Why Your Ankles Give Out on the Court — And How to Fix It
A sports physiotherapist breaks down the three muscle imbalances most racket sport players never address — and the simple drills that change everything.

Money spent annually. Last updated: June 2026
You feel fast in the first game, then one awkward landing changes everything. For many racket sport players, ankle instability is not a one-time accident — it is a pattern built from hidden weak links. The good news is that those links can be trained.
Most lateral ankle sprains we see in our clinic are entirely preventable with 10 minutes of targeted strengthening, three times a week.
The three culprits
The first culprit is underactive peroneal muscles, which help keep your ankle stable during quick lateral movement.
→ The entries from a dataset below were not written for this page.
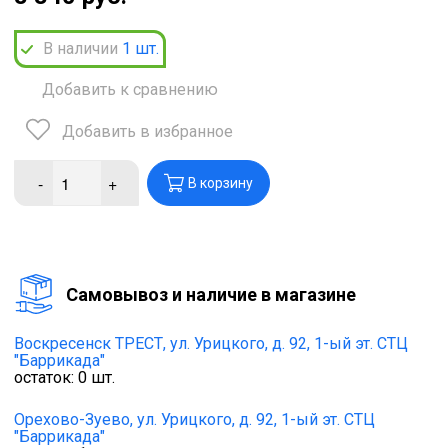
В наличии
1
шт.
Добавить к сравнению
Добавить в избранное
-
+
В корзину
Cамовывоз и наличие в магазине
Воскресенск ТРЕСТ,
ул. Урицкого, д. 92, 1-ый эт. СТЦ
"Баррикада"
остаток:
0
шт.
Орехово-Зуево,
ул. Урицкого, д. 92, 1-ый эт. СТЦ
"Баррикада"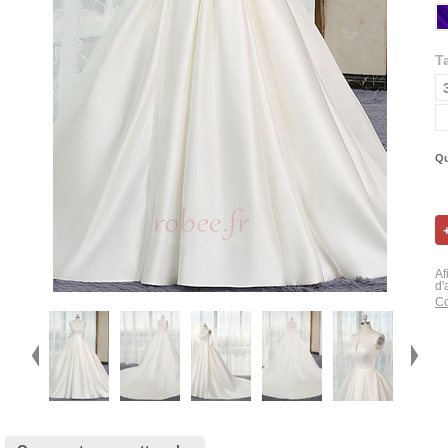
Ta
Qu
Af
d'
Co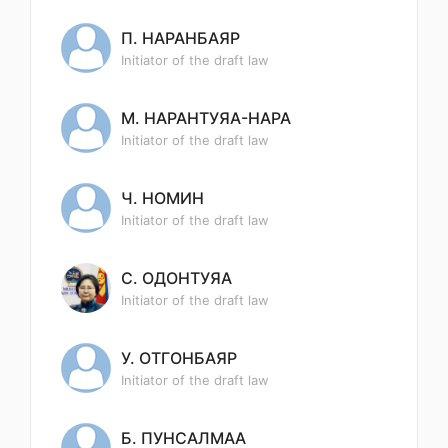
П. НАРАНБАЯР
Initiator of the draft law
М. НАРАНТУЯА-НАРА
Initiator of the draft law
Ч. НОМИН
Initiator of the draft law
С. ОДОНТУЯА
Initiator of the draft law
У. ОТГОНБАЯР
Initiator of the draft law
Б. ПУНСАЛМАА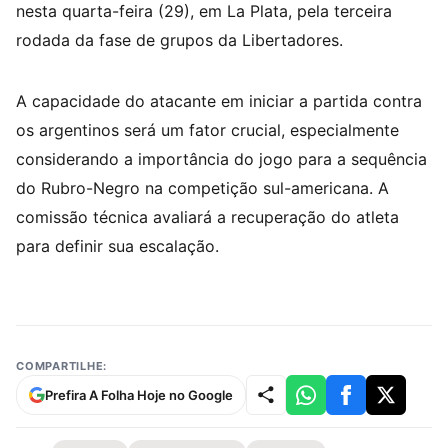
nesta quarta-feira (29), em La Plata, pela terceira
rodada da fase de grupos da Libertadores.
A capacidade do atacante em iniciar a partida contra
os argentinos será um fator crucial, especialmente
considerando a importância do jogo para a sequência
do Rubro-Negro na competição sul-americana. A
comissão técnica avaliará a recuperação do atleta
para definir sua escalação.
COMPARTILHE:
Prefira A Folha Hoje no Google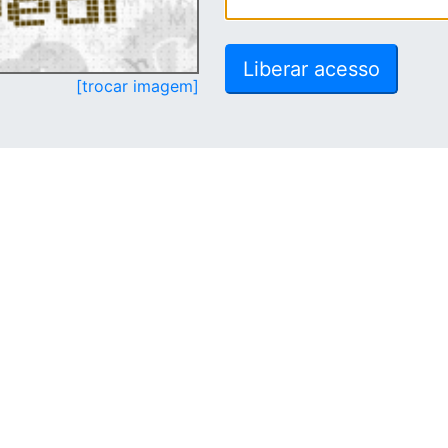
[trocar imagem]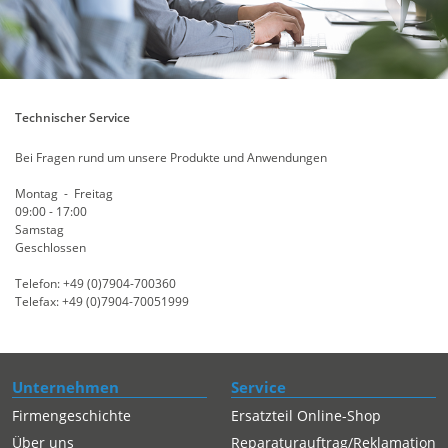
Technischer Service
Bei Fragen rund um unsere Produkte und Anwendungen
Montag - Freitag
09:00 - 17:00
Samstag
Geschlossen
Telefon: +49 (0)7904-700360
Telefax: +49 (0)7904-70051999
Unternehmen
Service
Firmengeschichte
Ersatzteil Online-Shop
Über uns
Reparaturauftrag/Reklamation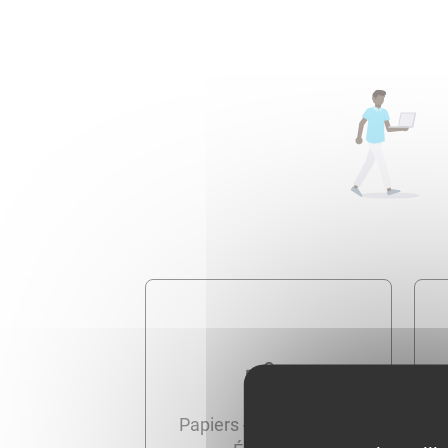
Papiers - Citoyenneté -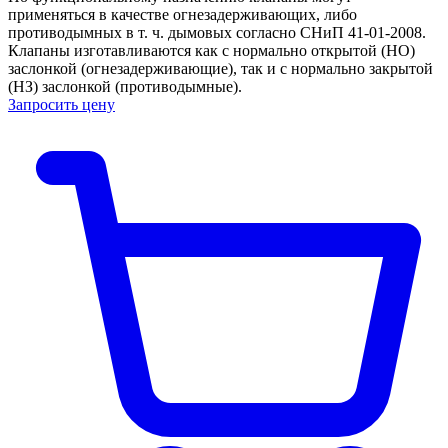
применяться в качестве огнезадерживающих, либо
противодымных в т. ч. дымовых согласно СНиП 41-01-2008.
Клапаны изготавливаются как с нормально открытой (НО)
заслонкой (огнезадерживающие), так и с нормально закрытой
(НЗ) заслонкой (противодымные).
Запросить цену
The second is tight calves that limit proper ankle mobility and force compensation during push-off and landing. The third is weak hip abductors, which reduce side-to-side control and increase stress down the kinetic chain. Together, these three imbalances make your ankle absorb load it was never meant to handle alone.
Physio Tip
Stand on one leg with eyes closed for 30 seconds. If you are wobbling significantly within 10 seconds, your proprioception needs work before you run high-intensity drills. Start there.
What to do about it
Start with single-leg calf raises on a step edge to rebuild strength through full range. Add lateral band walks to wake up your hip abductors and improve control in change-of-direction movement. Finish with ankle alphabet rotations to improve mobility and neuromuscular awareness. Focus on progressive load, not random high volume. Stay consistent for four weeks, and your stability on court will feel noticeably different.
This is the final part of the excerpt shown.